Lecz nawet jeśli doświadczymy prawdziwych aktów niesprawiedliwości, nie możemy dać upustu swojej złości w nieprawidłowy sposób. Musimy pilnować się, aby gniew nie popchnął nas do grzechu. List do Efezjan 4:26-27 mówi: „Gniewajcie się, lecz nie grzeszcie; niech słońce nie zachodzi nad gniewem waszym, nie dawajcie diabłu przystępu”.
Każda złość – nieważne, czym wywołana – przynosi do naszego życia takie same konsekwencje. Denerwuje nas i powoduje, że zaczynamy czuć presję. Dławienie w sobie złości i udawanie, że nie istnieje, może być nawet niebezpieczne dla naszego zdrowia. Przez większość czasu krzywdzimy tylko siebie, a człowiek, który nas rozgniewał, nie ma nawet o tym opjęcia. Zatem musimy wziąć odpowiedzialność za złość i nauczyć się, jak sobie z nią radzić. Zajmij się problemem i zamknij tę sprawę, a uwolnisz się od napięcia.

W swoim życiu przeszłam przez wiele ciężkich chwil i przez wiele lat te doświadczenia sprawiały, że czułam się nieszczęśliwa. Byłam tak wściekła z powodu bycia wykorzystywaną w dzieciństwie, że stałam się zgorzkniała i pełna nienawiści. Byłam zła na wszystkich, ale pewnego dnia Bóg mi powiedział: „Joyce, chcesz żeby było ci lepiej czy gorzej?”. Te słowa zwróciły moją uwagę i ostatecznie musiałam znaleźć pozytywną metodę radzenia sobie z gniewem. To był dla mnie nowy początek. Kiedy stajesz oko w oko ze swoim gniewem i postanawiasz, że rozprawisz się z nim w Boży sposób, to wiedz, że możesz tego dokonać. Duch Święty daje nam moc do zachowania równowagi i wydawania Jego owoców. Mamy moc wybaczyć naszym oprawcom i kochać tych, których trudno było nam choćby polubić.

Krocz ku wolności
Ludziom przeznaczona jest wolność. To dar od Boga. Nie jesteśmy wolni od odpowiedzialności, ale możemy swobodnie się oddać pod przewodnictwo Ducha Świętego. Za każdym razem, kiedy nasza wolność zostaje ograniczona lub zabrana, pałamy gniewem. Chcesz przejść przez każdą trudność, aby dostąpić uwolnienia, czy wolisz do końca życia tkwić w bałaganie, w którym do tej pory tkwiłeś? Jeśli chcesz być wolny, zacznij robić to, czego Bóg od ciebie oczekuje – krok po kroku, a w końcu rozwiążesz swoje problemy.
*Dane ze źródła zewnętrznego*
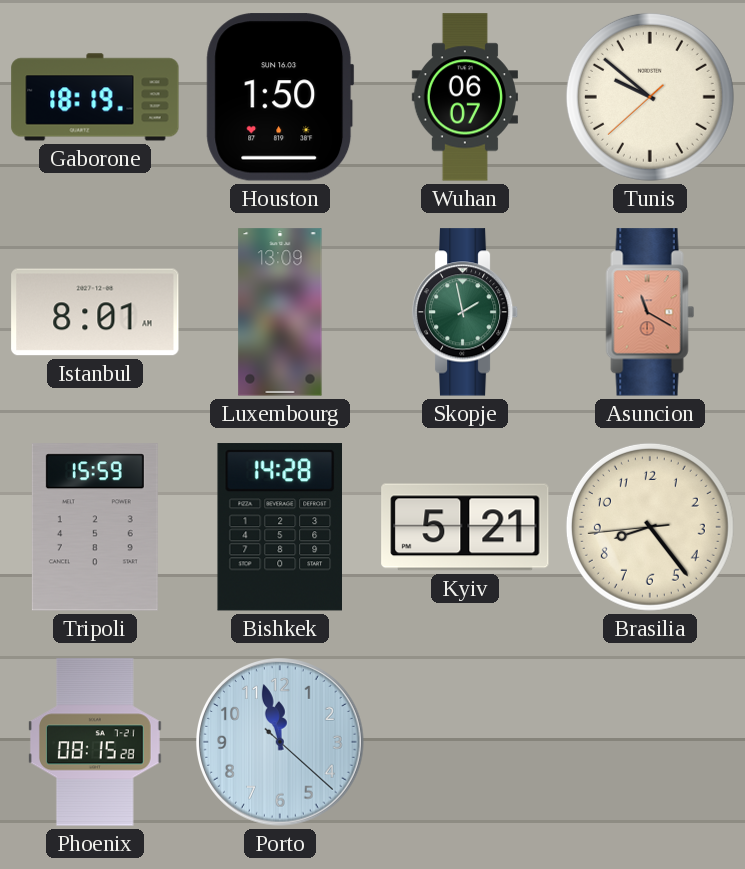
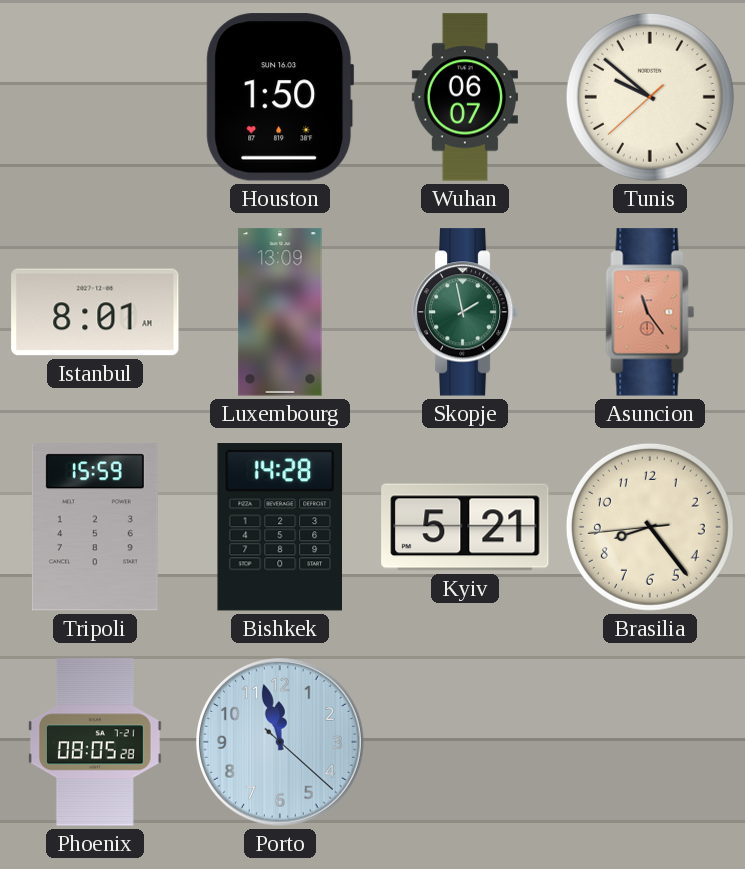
Gaborone: 18:19 -> none
Asuncion: 11:20 -> 11:24
Phoenix: 08:15 -> 08:05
Kiedy walczymy z gniewem, musimy być świadomi tego, że: „(…) bój toczymy nie z krwią i z ciałem, lecz z nadziemskimi władzami, ze zwierzchnościami, z władcami tego świata ciemności, ze złymi duchami w okręgach niebieskich” (List do Efezjan 6:12). Kiedy szatan wzbudza twój gniew, pamiętaj, że robi to, aby powstrzymać cię przed wypełnieniem Bożej woli w twoim życiu.

W 2 Liście do Tymoteusza 4:5 Paweł nakazał Tymoteuszowi, aby był spokojny, czujny i opanowany oraz by rzetelnie pełnił swoją służbę. To dobra porada dla nas wszystkich. Kiedy się złościmy, powinniśmy się uspokoić i zacząć wykonywaćBożą wolę. Możesz mieć się lepiej lub gorzej – wybór należy do ciebie! Jeśli jesteś wściekły na myśl o jakimś wydarzeniu z przeszłości, to zamiast dopuszczać do tego, by twoje emocje zrujnowały ci życie, przemień je w coś dobrego. Pokonaj zło i gniew, modląc się o tych, którzy cię krzywdzili i wykorzystywali. Wybacz im i bądź dla nich błogosławieństwem. Na początku nie będzie ci lekko, ale kiedy już podejmiesz decyzję i będziesz się jej trzymał, Bóg zajmie się całą resztą.